Got it to work this way but it got the wrong one. Still looking. instance Indexable (Tuple2 a) where first (Tuple2 b a) = a On Sun, Jan 24, 2016 at 11:39 PM, Daniel Hinojosa < dhinojosa@evolutionnext.com> wrote:
Quick adjustment, playing around too much with it, that should be:
class Indexable idx where first :: idx a -> a
Problem still exists.
On Sun, Jan 24, 2016 at 11:25 PM, Daniel Hinojosa < dhinojosa@evolutionnext.com> wrote:
I am pretty sure I have a good handle on type classes, but this one is perplexing me in Haskell. I created custom Tuples called Tuple2 and Tuple3 (I know Haskell already has Tuples, just thought I would create my own for this exercise). Then I wanted to create a type class that would have a method called first that would get the first element of the tuple regardless of what kind of Tuple it is. Tuple2, Tuple3, etc.
Here is what I have:
data Tuple3 a b c = Tuple3 a b c deriving (Show)

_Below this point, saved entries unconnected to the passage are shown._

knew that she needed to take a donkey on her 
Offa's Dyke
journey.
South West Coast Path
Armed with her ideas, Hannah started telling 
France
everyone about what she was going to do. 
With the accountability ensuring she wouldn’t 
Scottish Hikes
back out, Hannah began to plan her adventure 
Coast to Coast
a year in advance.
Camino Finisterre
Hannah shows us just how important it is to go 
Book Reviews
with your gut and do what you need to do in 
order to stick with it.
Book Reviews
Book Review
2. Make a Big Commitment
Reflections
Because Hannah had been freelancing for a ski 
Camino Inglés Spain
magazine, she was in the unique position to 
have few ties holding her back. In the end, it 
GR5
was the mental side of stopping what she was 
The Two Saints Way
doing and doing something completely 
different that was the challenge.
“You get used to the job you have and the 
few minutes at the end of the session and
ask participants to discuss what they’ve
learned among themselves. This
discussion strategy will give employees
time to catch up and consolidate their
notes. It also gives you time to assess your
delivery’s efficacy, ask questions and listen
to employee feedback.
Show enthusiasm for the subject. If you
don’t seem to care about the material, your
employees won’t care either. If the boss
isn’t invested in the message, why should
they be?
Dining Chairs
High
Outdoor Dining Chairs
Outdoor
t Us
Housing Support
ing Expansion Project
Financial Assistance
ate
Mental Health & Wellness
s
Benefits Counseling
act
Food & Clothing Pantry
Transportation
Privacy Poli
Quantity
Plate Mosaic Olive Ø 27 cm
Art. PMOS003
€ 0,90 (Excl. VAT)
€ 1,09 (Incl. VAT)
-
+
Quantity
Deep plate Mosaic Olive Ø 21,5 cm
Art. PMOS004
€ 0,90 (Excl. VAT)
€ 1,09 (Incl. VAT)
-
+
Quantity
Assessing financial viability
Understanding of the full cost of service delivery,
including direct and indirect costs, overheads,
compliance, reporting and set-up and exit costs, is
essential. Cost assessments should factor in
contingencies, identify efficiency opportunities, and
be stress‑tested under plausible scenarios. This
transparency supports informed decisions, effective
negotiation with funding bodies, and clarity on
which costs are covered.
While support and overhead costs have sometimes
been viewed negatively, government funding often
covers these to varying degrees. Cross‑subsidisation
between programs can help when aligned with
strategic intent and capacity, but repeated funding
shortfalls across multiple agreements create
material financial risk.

data Tuple2 a b = Tuple2 a b deriving (Show)
class Indexable idx where first :: idx c -> a
instance Indexable (Tuple2 a) where first (Tuple2 a b) = a
In my main, I try to get call putStrLn $ show $ first $ Tuple2 1 "One"
I was greeted with the following trace: Couldn't match expected type ‘a1’ with actual type ‘a’ ‘a’ is a rigid type variable bound by the instance declaration at TypeClasses.hs:35:10 ‘a1’ is a rigid type variable bound by the type signature for first :: Tuple2 a c -> a1 at TypeClasses.hs:36:4 Relevant bindings include a :: a (bound at TypeClasses.hs:36:18) first :: Tuple2 a c -> a1 (bound at TypeClasses.hs:36:4) In the expression: a In an equation for ‘first’: first (Tuple2 a b) = a
Help is appreciated.